KDFX regulation & safety of funds

There is substantial lack of clarity regarding the company behind the brokerage. From the broker’s website we learn that is a trading brand of KDFX COMPANY LIMITED which is registered in St. Vincent and the Grenadines, but has a registration number for Hong Kong. Furthermore, it purports to be regulated by the “FSA” which is simply a major slip-up from the people operating the website, because the Financial Services Authority is now known as the Financial Conduct Authority, UK’s major regulatory body. Furthermore, the absurd leverage and the even more absurd spread inclines us to question the brokerage’s intentions. Such suspicion is further warranted, due to the poorly thought out way of presenting information about the brokerage.

Prestigious regulatory bodies, such as the UK’s FCA and CySec, require compliance with a number of strict rules that give significant assurance for the safety of the clients funds.

The segregation of accounts is among the rules which are especially important in the trading world, because it drastically lowers the risk of possible commingling.

Another is the participation in a compensatory scheme by which the client’s losses will be covered in the unlikely case the broker goes bankrupt or attempts to scam traders.

KDFX deposit/withdrawal methods and fees

Potential clients of the brokerage may deposit or withdraw via a wide range of payment methods, indeed so many are the logos of different providers that they beg the question whether they truly are supported by the brokerage. However, going through them we do not see popular options such as Skrill or PayPall. Clients may deposit or withdraw via MasterCard, Visa, Officemate, PayPost, CenPay and many others. We do not find troubling withdrawal conditions in the terms and conditions but that is no guarantee that there aren’t any at all.  We must remind readers of all the ways a trader may test the brokerage’s intentions. Traders are advised instead of risking a bigger amount with no certainty to always invest only the minimum deposit initially. Afterwards, they may also try to withdraw a small amount in order to check for any unexpected fees or delays. Such fees and delays unmask the scammers.

 

How does the scam work?

Unfortunately, forex trading goes hand in hand with a substantial amount of risk. Scammers are scattered all over the trading world and you might as well be prepared, because they’ll make an move on you regardless of how informed you are.

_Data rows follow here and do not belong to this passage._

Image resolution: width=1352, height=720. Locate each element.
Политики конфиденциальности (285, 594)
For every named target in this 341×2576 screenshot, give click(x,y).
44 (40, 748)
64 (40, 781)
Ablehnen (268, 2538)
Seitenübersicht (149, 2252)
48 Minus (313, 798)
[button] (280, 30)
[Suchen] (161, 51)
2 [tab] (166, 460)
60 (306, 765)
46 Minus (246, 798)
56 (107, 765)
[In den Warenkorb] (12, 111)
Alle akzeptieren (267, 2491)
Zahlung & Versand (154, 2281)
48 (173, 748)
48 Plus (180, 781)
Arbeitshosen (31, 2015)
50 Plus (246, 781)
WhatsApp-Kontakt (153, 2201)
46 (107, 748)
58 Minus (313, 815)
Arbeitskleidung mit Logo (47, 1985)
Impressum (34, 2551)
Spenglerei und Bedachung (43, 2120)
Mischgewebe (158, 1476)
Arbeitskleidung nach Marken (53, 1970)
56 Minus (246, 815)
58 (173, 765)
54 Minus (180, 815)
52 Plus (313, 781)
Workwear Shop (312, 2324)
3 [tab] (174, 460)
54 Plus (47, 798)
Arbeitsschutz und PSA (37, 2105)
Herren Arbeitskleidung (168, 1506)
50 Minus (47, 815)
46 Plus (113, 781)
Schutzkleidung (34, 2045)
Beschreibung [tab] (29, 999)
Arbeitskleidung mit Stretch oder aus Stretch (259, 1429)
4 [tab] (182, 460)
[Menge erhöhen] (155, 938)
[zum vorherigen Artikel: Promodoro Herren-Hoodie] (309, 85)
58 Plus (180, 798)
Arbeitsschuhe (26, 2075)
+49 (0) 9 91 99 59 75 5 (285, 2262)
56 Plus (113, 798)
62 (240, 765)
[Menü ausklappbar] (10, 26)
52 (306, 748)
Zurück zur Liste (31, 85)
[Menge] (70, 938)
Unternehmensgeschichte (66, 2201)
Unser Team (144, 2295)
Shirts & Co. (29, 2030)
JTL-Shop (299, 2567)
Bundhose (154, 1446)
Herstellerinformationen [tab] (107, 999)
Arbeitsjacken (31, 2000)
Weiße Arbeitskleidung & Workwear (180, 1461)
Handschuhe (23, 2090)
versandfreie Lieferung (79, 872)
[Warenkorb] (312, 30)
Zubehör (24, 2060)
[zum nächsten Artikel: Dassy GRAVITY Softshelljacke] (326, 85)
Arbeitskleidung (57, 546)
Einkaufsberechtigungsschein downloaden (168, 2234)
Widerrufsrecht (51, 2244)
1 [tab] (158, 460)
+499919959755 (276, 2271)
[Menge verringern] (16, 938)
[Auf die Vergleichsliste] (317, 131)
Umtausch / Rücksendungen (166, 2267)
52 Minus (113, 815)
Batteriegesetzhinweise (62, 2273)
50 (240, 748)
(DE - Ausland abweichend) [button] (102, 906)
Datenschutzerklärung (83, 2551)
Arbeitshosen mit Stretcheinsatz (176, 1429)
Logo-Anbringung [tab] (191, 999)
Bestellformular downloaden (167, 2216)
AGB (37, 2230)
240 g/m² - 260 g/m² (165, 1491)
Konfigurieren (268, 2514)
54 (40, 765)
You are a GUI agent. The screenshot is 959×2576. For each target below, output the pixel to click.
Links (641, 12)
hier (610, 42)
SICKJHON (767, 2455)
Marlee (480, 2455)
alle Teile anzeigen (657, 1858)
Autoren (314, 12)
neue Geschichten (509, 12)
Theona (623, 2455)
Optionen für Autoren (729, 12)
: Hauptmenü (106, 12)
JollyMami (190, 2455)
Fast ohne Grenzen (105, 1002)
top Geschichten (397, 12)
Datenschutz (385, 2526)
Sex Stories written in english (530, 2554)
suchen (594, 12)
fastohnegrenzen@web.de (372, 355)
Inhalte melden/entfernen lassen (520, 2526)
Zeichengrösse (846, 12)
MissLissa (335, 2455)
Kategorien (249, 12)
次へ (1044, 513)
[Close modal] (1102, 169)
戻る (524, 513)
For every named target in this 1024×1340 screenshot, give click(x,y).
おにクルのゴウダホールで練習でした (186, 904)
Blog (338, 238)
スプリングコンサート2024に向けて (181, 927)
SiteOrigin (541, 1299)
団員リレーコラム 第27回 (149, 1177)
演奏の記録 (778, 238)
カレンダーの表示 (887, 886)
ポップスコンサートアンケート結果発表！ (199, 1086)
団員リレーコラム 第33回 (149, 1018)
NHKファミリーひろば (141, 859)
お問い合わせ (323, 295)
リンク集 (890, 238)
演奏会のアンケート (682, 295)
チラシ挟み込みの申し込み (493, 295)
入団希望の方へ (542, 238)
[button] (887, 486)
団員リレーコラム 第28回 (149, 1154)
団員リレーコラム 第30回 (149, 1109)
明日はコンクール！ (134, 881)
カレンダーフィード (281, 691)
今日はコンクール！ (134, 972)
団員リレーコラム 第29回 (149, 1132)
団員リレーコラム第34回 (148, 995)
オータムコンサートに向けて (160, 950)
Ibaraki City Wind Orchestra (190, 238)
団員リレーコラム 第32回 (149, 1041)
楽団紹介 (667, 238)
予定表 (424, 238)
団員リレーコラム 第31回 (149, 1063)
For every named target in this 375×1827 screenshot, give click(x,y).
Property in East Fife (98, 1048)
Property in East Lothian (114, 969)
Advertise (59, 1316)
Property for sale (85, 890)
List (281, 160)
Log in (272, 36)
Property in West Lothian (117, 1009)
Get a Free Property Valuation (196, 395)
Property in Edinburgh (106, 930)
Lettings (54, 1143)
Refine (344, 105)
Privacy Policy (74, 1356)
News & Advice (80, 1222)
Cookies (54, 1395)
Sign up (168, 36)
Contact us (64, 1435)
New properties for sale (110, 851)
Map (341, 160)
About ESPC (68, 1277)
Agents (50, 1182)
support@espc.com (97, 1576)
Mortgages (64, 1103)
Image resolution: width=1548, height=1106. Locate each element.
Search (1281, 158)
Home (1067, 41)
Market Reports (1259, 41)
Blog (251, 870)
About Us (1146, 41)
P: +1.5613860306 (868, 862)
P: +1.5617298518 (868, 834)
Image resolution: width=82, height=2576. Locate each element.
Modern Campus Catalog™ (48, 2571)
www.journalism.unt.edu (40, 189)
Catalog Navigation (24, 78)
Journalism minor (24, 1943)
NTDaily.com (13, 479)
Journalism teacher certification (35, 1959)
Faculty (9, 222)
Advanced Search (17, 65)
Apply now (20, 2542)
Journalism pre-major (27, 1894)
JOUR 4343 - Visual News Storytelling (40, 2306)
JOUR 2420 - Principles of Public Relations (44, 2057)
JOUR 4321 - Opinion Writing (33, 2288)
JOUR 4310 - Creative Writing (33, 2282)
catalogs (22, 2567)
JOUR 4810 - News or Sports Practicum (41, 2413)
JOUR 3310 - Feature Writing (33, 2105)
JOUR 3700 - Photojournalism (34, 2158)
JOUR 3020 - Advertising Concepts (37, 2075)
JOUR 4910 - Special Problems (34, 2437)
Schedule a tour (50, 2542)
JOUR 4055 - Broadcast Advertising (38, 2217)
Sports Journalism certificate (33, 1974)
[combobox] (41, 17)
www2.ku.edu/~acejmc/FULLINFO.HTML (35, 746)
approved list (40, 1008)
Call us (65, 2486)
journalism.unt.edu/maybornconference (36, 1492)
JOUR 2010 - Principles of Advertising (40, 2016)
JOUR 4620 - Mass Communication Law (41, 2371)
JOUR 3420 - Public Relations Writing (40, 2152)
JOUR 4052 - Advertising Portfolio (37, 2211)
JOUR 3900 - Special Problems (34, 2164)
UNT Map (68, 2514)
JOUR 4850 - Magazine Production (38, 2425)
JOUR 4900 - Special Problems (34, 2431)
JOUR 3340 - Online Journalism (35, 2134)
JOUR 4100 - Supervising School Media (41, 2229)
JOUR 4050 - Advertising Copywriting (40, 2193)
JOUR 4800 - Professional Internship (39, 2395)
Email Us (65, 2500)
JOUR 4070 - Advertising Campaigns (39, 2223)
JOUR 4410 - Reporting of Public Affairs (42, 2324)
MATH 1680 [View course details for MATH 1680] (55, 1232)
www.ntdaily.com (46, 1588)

Here is how a typical scam would unfold: In most cases through clicking a tempting ad with promises for quick and easy profits, you will be redirected to a website like Cryptoodukes or Bitcoin Malay System where registration will require your address, email and phone number. Your personal information will be immediately shared with brokers in call centers who are just waiting for fresh leads. After a few minutes on the phone listening to the whole prepared brokers pitch , you decide to deposit some $200-250. And just like that –a 25 per cent commission gets wrested from the initial deposit by the broker on the phone.

The scam, however, continues and what follows is called the “retention”. Senior scammers will now begin addressing you on the phone and explaining all the advantages in further investing with them. After you decide to go for it, you may even win on a few trades and go up by, say, a couple thousand. Naturally, you will begin wanting to close the account and take away your profits.

Unfortunately, closing the account won’t turn out to be a walk in the park. The “recovery department” will take you and yet another representative will have some other trading opportunities to share with you. His game is pretty simple – he has to mislead you into waiting six months or more so that you may not file a chargeback with your bank and get your money back. That possibility forever closes when six months pass after the initial deposit with the broker.

What to do if scammed?

A scam could happen to anyone, including you, and, in such a case, it would be best to know what options are still available to you. That way you’ll be certain your reaction will be adequate and on spot.

You may contact your bank or credit card provider and file a chargeback, but only within six months of the initial deposit, as was noted above.

If however you have provided the broker with your credit card details, immediately cancel your credit card.

If you have given information regarding your online banking pass – you should change it asap!

So-called “recovery agencies” should not be trusted! Such agencies target scammed and vulnerable traders in an attempt to further swindle them into giving away their money. They will require from you an “up-front payment” in order to get your money back, but no such thing will happen!